Work required:
Every line containing "start" should be copied out. Go through the entries and find them.
┄┄┄┄┄┄
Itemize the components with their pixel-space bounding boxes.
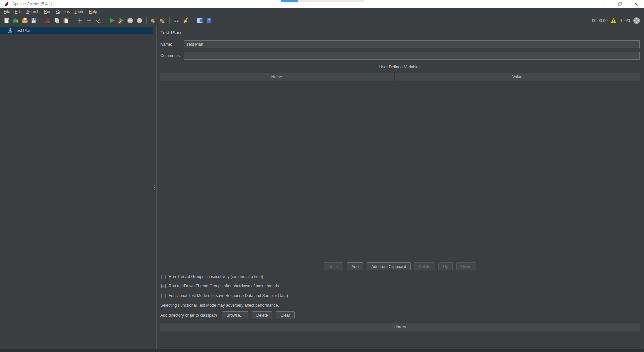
copy-icon[interactable]	[53, 16, 61, 25]
menu-file[interactable]: File	[1, 9, 12, 14]
checkbox-unchecked[interactable]	[161, 275, 166, 279]
help-icon[interactable]: ?	[205, 16, 213, 25]
search-reset-icon[interactable]	[181, 16, 190, 25]
search-icon[interactable]	[172, 16, 181, 25]
functional-mode-note: Selecting Functional Test Mode may adver…	[160, 303, 279, 308]
comments-label: Comments:	[160, 53, 181, 58]
checkbox-row-run-teardown-thread-groups-after-shutdown-of-main-threads: ✓Run tearDown Thread Groups after shutdo…	[161, 284, 279, 288]
jmeter-logo-icon	[4, 1, 9, 7]
variables-button-row: DetailAddAdd from ClipboardDeleteUpDown	[160, 262, 640, 270]
minimize-button[interactable]	[596, 0, 612, 8]
bottom-strip	[0, 349, 644, 352]
thread-status-icon	[633, 17, 641, 25]
save-icon[interactable]	[30, 16, 38, 25]
shutdown-icon	[135, 16, 144, 25]
menu-edit[interactable]: Edit	[12, 9, 24, 14]
checkbox-label: Functional Test Mode (i.e. save Response…	[169, 293, 288, 298]
toolbar-separator	[169, 17, 170, 24]
start-no-pauses-icon[interactable]	[117, 16, 125, 25]
clear-classpath-button[interactable]: Clear	[276, 311, 295, 319]
templates-icon[interactable]	[11, 16, 20, 25]
comments-input[interactable]	[184, 52, 640, 60]
cut-icon[interactable]	[44, 16, 52, 25]
checkbox-unchecked[interactable]	[161, 294, 166, 298]
toolbar-separator	[193, 17, 193, 24]
checkbox-checked[interactable]: ✓	[161, 284, 166, 288]
splitter-handle-dot	[154, 189, 155, 190]
close-button[interactable]	[628, 0, 644, 8]
name-label: Name:	[160, 42, 172, 47]
toolbar-separator	[146, 17, 147, 24]
svg-text:STOP: STOP	[128, 20, 132, 22]
toolbar-separator	[73, 17, 73, 24]
library-title: Library	[394, 325, 406, 329]
menu-bar: FileEditSearchRunOptionsToolsHelp	[0, 8, 644, 15]
background-window-strip	[298, 0, 364, 2]
clear-icon[interactable]	[149, 16, 158, 25]
classpath-buttons: Browse...DeleteClear	[222, 311, 295, 319]
svg-text:?: ?	[208, 18, 210, 22]
expand-all-icon[interactable]	[76, 16, 84, 25]
toolbar-separator	[105, 17, 105, 24]
test-plan-tree: Test Plan	[0, 26, 153, 349]
menu-run[interactable]: Run	[42, 9, 54, 14]
add-from-clipboard-button[interactable]: Add from Clipboard	[367, 262, 411, 270]
menu-help[interactable]: Help	[87, 9, 100, 14]
library-table-header: Library	[160, 323, 640, 331]
page-title: Test Plan	[160, 30, 181, 35]
panel-splitter[interactable]	[153, 26, 157, 349]
splitter-handle-dot	[154, 187, 155, 188]
classpath-row: Add directory or jar to classpath Browse…	[160, 311, 295, 319]
elapsed-timer: 00:00:00	[592, 18, 608, 23]
delete-classpath-button[interactable]: Delete	[252, 311, 273, 319]
library-table-body[interactable]	[160, 331, 640, 348]
window-title: Apache JMeter (5.4.1)	[12, 2, 52, 6]
test-plan-editor: Test Plan Name: Comments: User Defined V…	[157, 26, 644, 349]
function-helper-icon[interactable]	[196, 16, 204, 25]
new-file-icon[interactable]	[2, 16, 11, 25]
status-cluster: 00:00:0000/0	[592, 17, 642, 25]
delete-button: Delete	[414, 262, 435, 270]
collapse-all-icon[interactable]	[85, 16, 93, 25]
toolbar-separator	[41, 17, 41, 24]
log-error-count: 0	[620, 18, 622, 23]
checkbox-row-functional-test-mode: Functional Test Mode (i.e. save Response…	[161, 293, 288, 298]
title-bar: Apache JMeter (5.4.1)	[0, 0, 644, 8]
toggle-icon[interactable]	[94, 16, 102, 25]
menu-tools[interactable]: Tools	[72, 9, 87, 14]
detail-button: Detail	[324, 262, 343, 270]
thread-counts: 0/0	[624, 18, 630, 23]
variables-table-header: Name: Value	[160, 73, 640, 81]
name-input[interactable]	[184, 40, 640, 48]
checkbox-label: Run Thread Groups consecutively (i.e. on…	[169, 274, 263, 279]
column-header-value[interactable]: Value	[395, 73, 640, 81]
browse-classpath-button[interactable]: Browse...	[222, 311, 248, 319]
user-defined-variables-title: User Defined Variables	[160, 65, 640, 69]
warning-icon[interactable]	[610, 18, 617, 23]
start-icon[interactable]	[108, 16, 116, 25]
add-button[interactable]: Add	[347, 262, 363, 270]
checkbox-label: Run tearDown Thread Groups after shutdow…	[169, 284, 279, 288]
splitter-handle-dot	[154, 185, 155, 186]
toolbar: STOP?00:00:0000/0	[0, 15, 644, 26]
restore-button[interactable]	[612, 0, 628, 8]
down-button: Down	[456, 262, 476, 270]
open-file-icon[interactable]	[20, 16, 29, 25]
tree-item-test-plan[interactable]: Test Plan	[0, 27, 153, 34]
stop-icon: STOP	[126, 16, 135, 25]
checkbox-row-run-thread-groups-consecutively: Run Thread Groups consecutively (i.e. on…	[161, 274, 263, 279]
flask-icon	[8, 28, 13, 33]
menu-search[interactable]: Search	[24, 9, 42, 14]
tree-item-label: Test Plan	[15, 28, 31, 33]
clear-all-icon[interactable]	[158, 16, 167, 25]
menu-options[interactable]: Options	[54, 9, 72, 14]
classpath-label: Add directory or jar to classpath	[160, 313, 217, 318]
column-header-name[interactable]: Name:	[160, 73, 395, 81]
paste-icon[interactable]	[62, 16, 70, 25]
up-button: Up	[438, 262, 453, 270]
background-accent-strip	[281, 0, 298, 2]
┄┄┄┄┄┄
Answer for the task:
start-no-pauses-icon[interactable]	[117, 16, 125, 25]
start-icon[interactable]	[108, 16, 116, 25]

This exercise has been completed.